Unliquidated funds put Manila on top of DSWD ‘shame list’

The Department of Social Welfare and Development (DSWD) released a “shame list” of local government units (LGUs) that have failed to liquidate funds from the agency’s daycare feeding program.

The City of Manila topped the list with P47.480 million in unliquidated funds as of June this year, followed by Cebu City with P23.432 million, Iligan City with P20.502 million, and Taguig City with P17.639 million, according to the department.

Also on the list are Cagayan de Oro with P16.938 million, Puerto Princesa with P11.632 million; Ayungon, Negros Oriental, with P10. 992 million, Iloilo City with P9.982 million, Antipolo City with P9.751 million, and Zamboanga City with P8.565 million.

The department cited only the top 10 LGUs, but the total amount for liquidation by all local governments had ballooned to over P15 billion as of last year. This was based on fund releases from 2011 to 2016, the DSWD said in a statement on Saturday.

The DSWD came up with the list after Sen. Loren Legarda, during a budget hearing last week, asked the department to identify LGUs that had become “notorious” for not liquidating funds used to implement DSWD’s Supplementary Feeding Program for children over the past six years.

Legarda, chair of the Senate finance committee, sought the information after the DSWD officer-in-charge, Usec. Emmanuel Leyco, explained that the LGUs’ failure to liquidate may cause the suspension of the program.

Leyco said the DSWD would not be able to “download” additional funds for the program until its liquidation records are reviewed by the Commission on Audit.

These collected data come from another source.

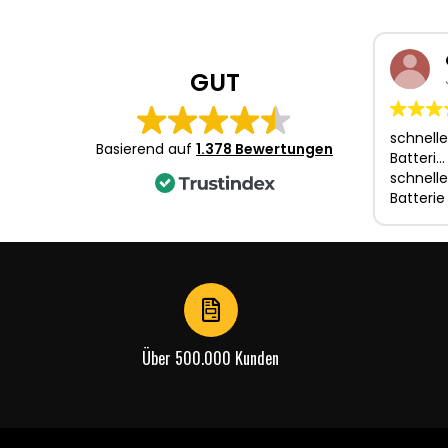
GUT
schnelle
Basierend auf
1.378 Bewertungen
Batteri…
schnelle
Batterie
Über 500.000 Kunden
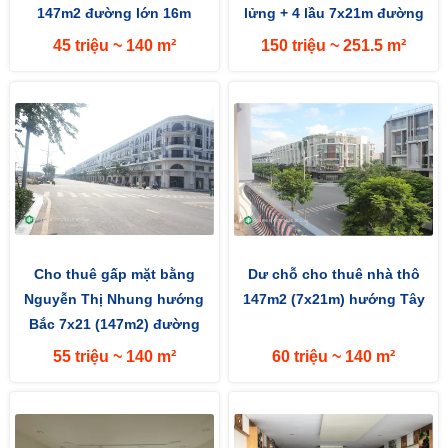
147m2 đường lớn 16m
lửng + 4 lầu 7x21m đường
hướng Tây
rộng 16m hướng Bắc
45 triệu ~ 140 m²
150 triệu ~ 251.5 m²
Cho thuê gấp mặt bằng
Dư chỗ cho thuê nhà thô
Nguyễn Thị Nhung hướng
147m2 (7x21m) hướng Tây
Bắc 7x21 (147m2) đường
16m
55 triệu ~ 140 m²
60 triệu ~ 140 m²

Leyco clarified that as of July 2017, the total unliquidated funds had already been reduced to P7.944 billion. But he pointed out that the situation remained serious because “inevitably, it is our intended beneficiaries that suffer as they are denied the assistance our programs seek to provide them.”

In the statement, Leyco stressed: “This is a ‘shame list,’ so to speak, and we really have to correct this weakness on the part of the LGU because the DSWD cannot release more funds to them to ensure the continued implementation of our program at the ground level so long as the LGUs do not liquidate.”